The taproot of Northern Arizona University’s women’s golf team runs straight to the East Valley.
Five of the seven golfers competing for the Lumberjacks this season come from high school programs in this area, including Chandler Hamilton’s Alexa Kim, Mesa Dobson’s Lauren Halstead, Phoenix Mountain Pointe’s Ali Carter, Phoenix Pinnacle’s Bethany Leclair and Cave Creek Cactus Shadows’ Meghan Bremer.
Check out the rosters of the local community colleges and NAIA program Grand Canyon and there are even more local players who have taken their golf games to college.
With the increased availability of scholarships thanks to Title IX gender-equity laws, golf may have replaced diamonds as a girl’s best friend.
“Of all the women’s sports there are in college, I think golf is the easiest to get some help,’’ Scottsdale Desert Mountain coach Jack Wesolowski said. “There are not as many girls playing golf out there. If they are willing to go somewhere maybe they didn’t think about, they can get a scholarship.”
Girls aren’t going crazy over golf at every high school, and golf in general is a sport on the participation decline.
According to the National Golf Foundation, the number of people playing golf has not risen in any year since 2000 and has fallen from 30 million at the start of the decade to 26 million now.
But at some local schools, girls are realizing golf can help determine their future.
At Gilbert High School, coach Richard Swanson said more than 15 girls came out for the team this season, a significant increase from past years.
Several other schools also reported participation numbers in the double digits.
At Gilbert Highland, coach Stephen Franklin said two of his younger players, sophomore Shelby Phillips and freshman Alexa Schendelman, are already working toward a college scholarship.
“They’ve pretty much geared everything toward playing collegiately,’’ Franklin said. “Both of them have even expressed interest in playing after college.”
A freshman, Phillips was one of the better players in Arizona, finishing sixth at the 5A-I state championships last season. This is Schendelman’s first experience with high school golf but definitely not her first go-round with competitive golf.

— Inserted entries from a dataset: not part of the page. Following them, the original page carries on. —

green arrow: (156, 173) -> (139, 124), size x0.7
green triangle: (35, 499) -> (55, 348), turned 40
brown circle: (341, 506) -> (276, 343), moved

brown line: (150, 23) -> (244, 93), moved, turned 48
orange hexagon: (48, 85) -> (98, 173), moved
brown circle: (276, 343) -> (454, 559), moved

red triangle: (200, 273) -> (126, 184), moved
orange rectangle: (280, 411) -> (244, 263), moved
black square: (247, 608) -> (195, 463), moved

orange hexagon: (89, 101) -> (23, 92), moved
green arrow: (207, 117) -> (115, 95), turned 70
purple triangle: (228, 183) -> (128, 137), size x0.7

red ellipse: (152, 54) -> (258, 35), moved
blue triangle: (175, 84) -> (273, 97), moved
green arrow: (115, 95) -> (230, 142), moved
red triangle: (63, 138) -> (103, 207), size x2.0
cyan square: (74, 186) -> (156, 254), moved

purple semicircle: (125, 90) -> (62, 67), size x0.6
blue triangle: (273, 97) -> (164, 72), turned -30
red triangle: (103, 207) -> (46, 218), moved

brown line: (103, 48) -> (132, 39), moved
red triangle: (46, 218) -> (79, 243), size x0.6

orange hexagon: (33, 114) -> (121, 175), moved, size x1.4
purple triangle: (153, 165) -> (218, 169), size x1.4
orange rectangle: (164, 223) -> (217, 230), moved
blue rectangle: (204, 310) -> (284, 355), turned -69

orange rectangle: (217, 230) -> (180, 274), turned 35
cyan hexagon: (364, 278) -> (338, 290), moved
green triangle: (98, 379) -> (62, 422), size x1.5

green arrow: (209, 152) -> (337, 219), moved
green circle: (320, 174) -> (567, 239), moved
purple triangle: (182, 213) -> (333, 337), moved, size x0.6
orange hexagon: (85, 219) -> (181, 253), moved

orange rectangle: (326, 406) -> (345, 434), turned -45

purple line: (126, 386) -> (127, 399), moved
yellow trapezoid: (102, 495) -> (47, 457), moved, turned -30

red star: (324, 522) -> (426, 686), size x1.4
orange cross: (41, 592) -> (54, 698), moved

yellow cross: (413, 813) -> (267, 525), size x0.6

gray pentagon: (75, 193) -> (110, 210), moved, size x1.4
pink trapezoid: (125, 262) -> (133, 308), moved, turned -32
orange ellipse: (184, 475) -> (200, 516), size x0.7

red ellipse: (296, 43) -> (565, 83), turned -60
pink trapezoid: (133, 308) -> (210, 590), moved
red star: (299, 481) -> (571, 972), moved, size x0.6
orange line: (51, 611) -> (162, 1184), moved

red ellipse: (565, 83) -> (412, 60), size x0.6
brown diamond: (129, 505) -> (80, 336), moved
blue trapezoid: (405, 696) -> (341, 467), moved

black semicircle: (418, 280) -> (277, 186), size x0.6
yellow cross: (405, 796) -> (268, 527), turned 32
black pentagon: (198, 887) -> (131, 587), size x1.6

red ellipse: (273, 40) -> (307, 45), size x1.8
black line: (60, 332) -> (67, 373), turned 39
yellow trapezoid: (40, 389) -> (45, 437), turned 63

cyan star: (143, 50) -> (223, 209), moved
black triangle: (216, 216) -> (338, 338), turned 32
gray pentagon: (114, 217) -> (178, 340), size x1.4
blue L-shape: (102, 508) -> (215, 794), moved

“She’s played a lot of junior golf,” Franklin said.
It is easy to determine which high school program produces the most college players. Phoenix Xavier, which has won the last 10 5A-I state championships, sends almost every player to college.
The reigning college player of the year is Xavier graduate and now Duke Blue Devil Amanda Blumenherst.
Last year’s state champion, Cheyenne Woods, is at Wake Forest. Katie Allare, who was recently named was the National High School Golf Coaches Association Girls Golfer of the Year, is at Notre Dame, and another Gator, Margarita Ramos, is at the University of Arizona.
Phoenix Desert Vista golfers also have a knack for moving on and moving all over the place. Former Thunder player Melissa Smith is at Chandler-Gilbert Community College. Brianne Espinoza is at Colorado State and Brittany Stewart is competing for Oregon State.
Next year, Thunder senior Stephanie Kim will be playing somewhere.
In two years it may be Cady Espinoza’s turn. The younger sister of Brianne is a freshman and already one of the top players on the team.
Desert Vista coach Pierson Hamilton said Cady has simply been paying attention to the opportunity before her.
“She has seen what her sister is experiencing,’’ Hamilton said. “In her case, I think she would like to follow that.”